What you are asked to do >>
Count the lines in the entries that contain "kızmadı". Say the number and nothing more.

Source data >>
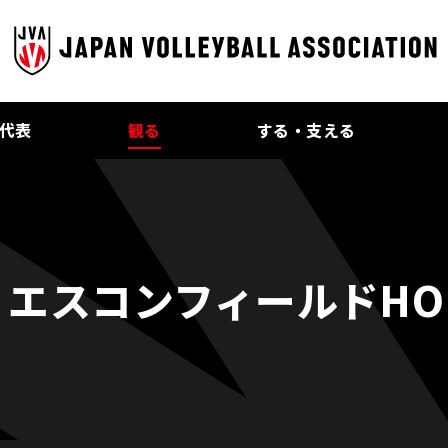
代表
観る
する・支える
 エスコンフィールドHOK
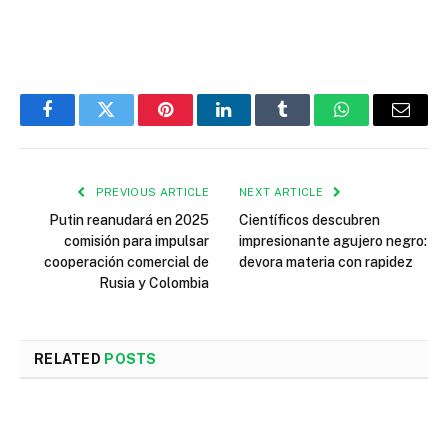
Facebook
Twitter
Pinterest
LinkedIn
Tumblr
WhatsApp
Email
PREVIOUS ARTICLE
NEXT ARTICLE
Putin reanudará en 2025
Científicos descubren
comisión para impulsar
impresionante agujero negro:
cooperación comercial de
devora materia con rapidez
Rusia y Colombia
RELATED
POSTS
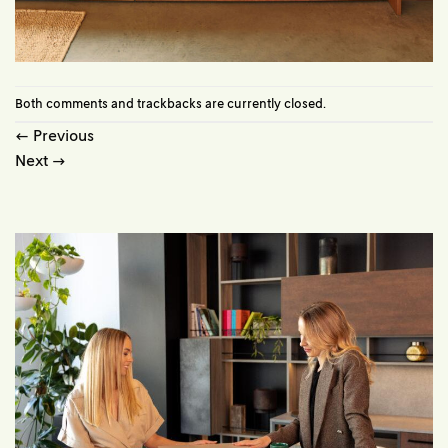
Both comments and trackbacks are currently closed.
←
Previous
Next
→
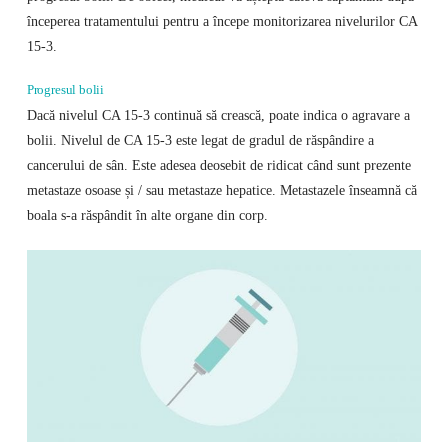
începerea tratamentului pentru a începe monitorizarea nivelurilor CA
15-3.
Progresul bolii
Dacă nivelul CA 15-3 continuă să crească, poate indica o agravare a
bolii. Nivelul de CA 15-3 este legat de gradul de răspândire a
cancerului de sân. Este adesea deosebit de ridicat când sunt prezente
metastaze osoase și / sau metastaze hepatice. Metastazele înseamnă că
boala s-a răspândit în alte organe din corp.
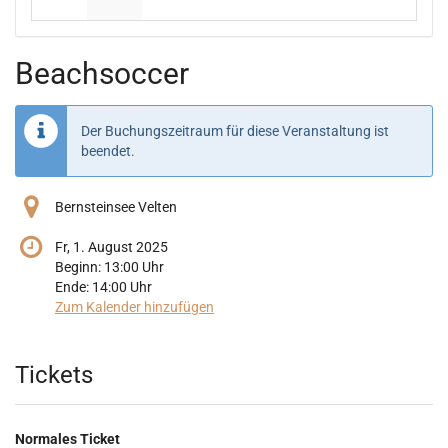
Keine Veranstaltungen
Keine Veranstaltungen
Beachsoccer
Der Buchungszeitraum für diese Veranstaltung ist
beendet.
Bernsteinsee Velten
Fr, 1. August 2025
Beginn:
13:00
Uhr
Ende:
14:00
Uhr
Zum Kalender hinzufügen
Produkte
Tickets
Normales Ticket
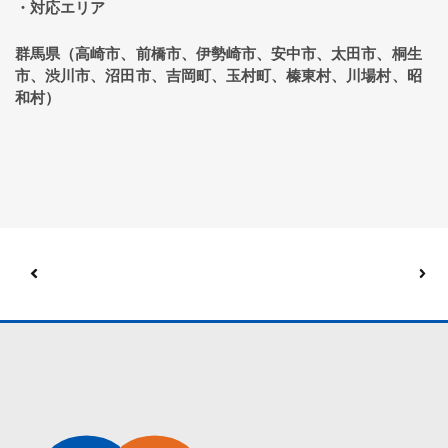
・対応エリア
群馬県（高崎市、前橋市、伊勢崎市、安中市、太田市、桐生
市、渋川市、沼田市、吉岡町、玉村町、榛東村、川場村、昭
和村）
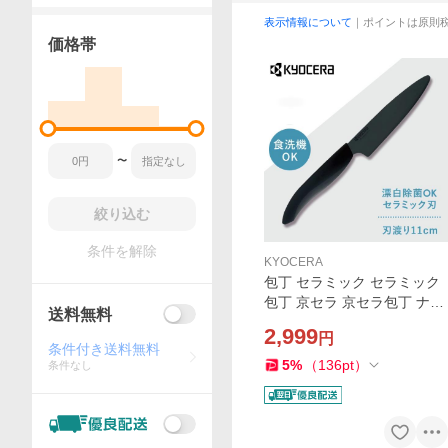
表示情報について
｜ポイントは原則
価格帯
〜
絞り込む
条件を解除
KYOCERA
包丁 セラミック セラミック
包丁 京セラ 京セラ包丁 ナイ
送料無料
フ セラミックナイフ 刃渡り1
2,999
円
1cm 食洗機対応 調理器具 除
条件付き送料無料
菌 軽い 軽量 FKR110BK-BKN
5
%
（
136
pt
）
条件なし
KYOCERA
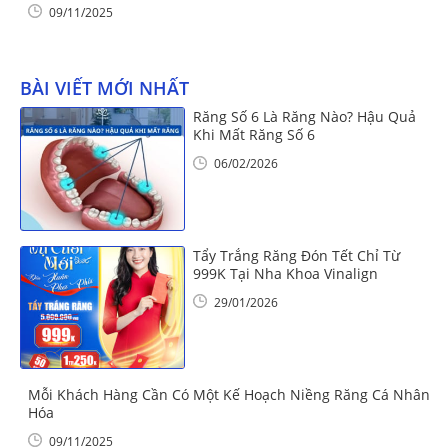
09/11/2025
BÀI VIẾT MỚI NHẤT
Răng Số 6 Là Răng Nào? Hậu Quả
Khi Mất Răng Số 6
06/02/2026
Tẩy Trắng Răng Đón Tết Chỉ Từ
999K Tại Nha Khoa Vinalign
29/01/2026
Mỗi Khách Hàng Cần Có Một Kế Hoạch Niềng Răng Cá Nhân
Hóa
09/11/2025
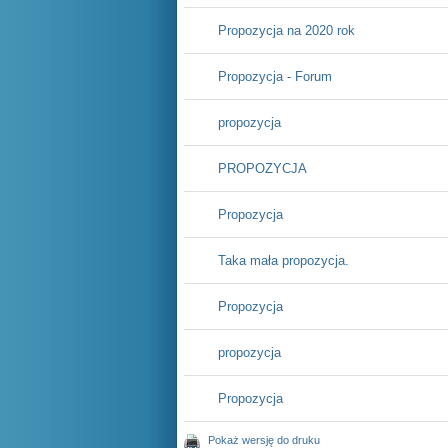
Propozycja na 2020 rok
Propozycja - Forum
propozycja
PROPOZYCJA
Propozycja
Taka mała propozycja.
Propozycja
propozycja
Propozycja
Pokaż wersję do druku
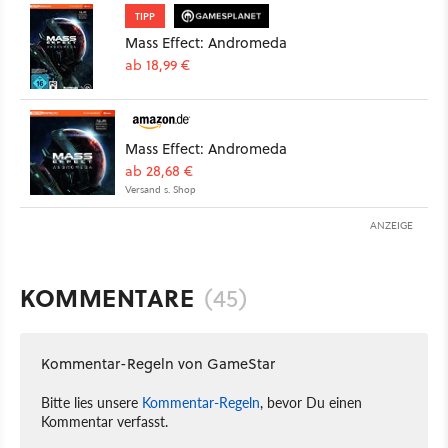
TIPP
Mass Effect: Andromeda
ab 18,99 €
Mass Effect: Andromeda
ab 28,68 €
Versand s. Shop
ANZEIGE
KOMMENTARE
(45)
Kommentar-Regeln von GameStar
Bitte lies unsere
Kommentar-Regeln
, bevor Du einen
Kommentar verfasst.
---
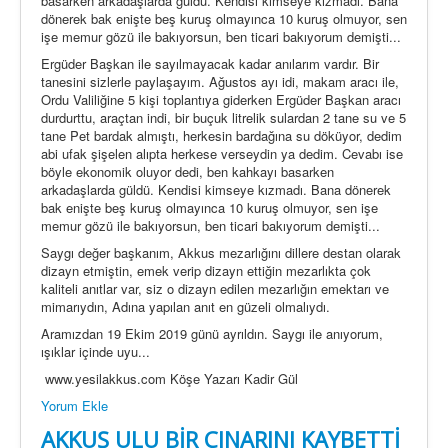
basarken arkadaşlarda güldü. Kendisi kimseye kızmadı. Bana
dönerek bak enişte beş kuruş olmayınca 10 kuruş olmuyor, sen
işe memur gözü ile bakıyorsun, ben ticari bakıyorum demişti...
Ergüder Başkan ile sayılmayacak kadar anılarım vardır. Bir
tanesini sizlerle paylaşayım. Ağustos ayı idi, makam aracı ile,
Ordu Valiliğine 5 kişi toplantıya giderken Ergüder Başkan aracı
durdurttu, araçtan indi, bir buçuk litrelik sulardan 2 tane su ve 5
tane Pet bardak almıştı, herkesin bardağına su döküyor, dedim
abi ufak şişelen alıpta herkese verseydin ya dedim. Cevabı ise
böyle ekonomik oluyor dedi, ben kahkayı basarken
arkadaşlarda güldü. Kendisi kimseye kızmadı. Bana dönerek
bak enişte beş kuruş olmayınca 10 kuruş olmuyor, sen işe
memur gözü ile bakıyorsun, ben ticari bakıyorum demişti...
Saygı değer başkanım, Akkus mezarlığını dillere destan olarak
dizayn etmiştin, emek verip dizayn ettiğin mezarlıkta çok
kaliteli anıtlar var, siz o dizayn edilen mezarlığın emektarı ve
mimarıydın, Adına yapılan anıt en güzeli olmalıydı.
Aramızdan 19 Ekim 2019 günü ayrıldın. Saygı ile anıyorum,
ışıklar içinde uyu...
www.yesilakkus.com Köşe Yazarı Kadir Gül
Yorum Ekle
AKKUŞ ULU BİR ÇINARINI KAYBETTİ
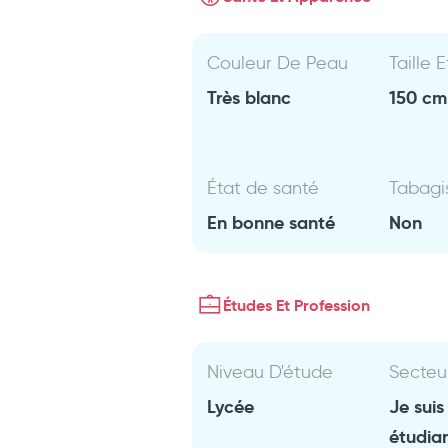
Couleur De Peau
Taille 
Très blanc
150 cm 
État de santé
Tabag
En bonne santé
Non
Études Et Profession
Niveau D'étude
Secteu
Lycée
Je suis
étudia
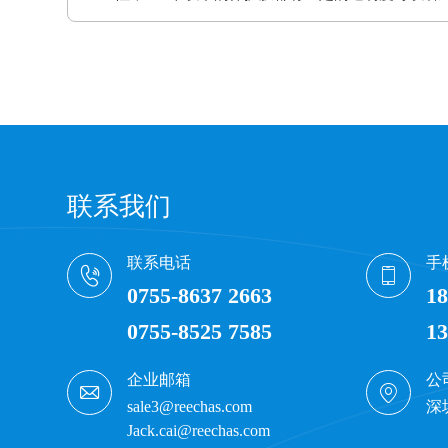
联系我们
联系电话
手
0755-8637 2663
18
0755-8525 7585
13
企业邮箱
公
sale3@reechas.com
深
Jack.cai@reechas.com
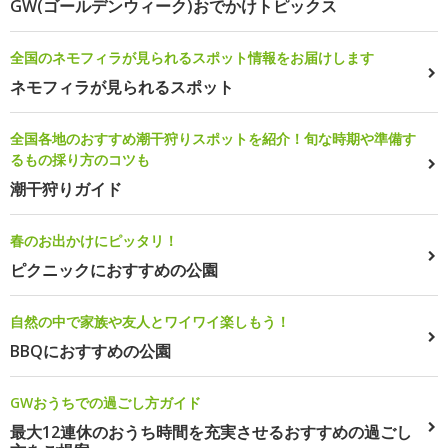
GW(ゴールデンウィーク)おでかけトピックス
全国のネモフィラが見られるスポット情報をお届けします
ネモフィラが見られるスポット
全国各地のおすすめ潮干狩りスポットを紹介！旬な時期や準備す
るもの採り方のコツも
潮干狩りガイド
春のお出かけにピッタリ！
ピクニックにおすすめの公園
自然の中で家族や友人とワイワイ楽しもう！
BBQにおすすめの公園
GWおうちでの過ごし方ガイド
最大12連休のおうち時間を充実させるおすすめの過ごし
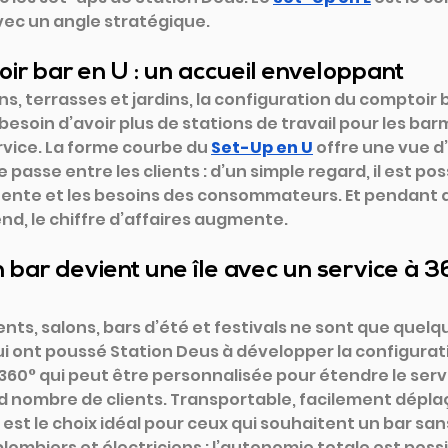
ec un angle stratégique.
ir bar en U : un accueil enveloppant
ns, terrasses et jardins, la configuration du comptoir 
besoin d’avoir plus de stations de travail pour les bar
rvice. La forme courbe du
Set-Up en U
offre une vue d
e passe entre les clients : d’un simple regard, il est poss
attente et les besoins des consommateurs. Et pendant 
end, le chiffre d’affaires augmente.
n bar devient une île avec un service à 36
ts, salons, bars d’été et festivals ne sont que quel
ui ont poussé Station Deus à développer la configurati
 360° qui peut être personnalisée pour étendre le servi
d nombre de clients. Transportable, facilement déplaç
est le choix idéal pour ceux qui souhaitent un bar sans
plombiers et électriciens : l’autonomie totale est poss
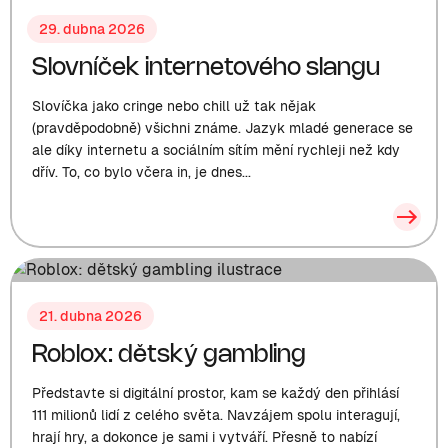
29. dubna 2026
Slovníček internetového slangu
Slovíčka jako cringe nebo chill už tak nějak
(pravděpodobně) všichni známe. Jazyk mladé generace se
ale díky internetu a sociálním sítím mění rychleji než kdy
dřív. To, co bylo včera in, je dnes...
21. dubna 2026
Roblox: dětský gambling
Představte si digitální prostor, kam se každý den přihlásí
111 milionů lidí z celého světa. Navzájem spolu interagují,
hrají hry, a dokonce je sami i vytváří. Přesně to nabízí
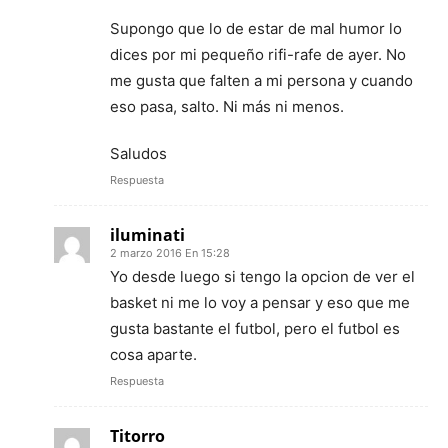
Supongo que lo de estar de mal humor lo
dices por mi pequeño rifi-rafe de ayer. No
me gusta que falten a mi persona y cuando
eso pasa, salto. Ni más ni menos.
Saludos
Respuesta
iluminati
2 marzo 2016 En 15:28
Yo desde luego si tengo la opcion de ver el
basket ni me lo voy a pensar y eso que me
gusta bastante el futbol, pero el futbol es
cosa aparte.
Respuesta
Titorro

Your response >>
2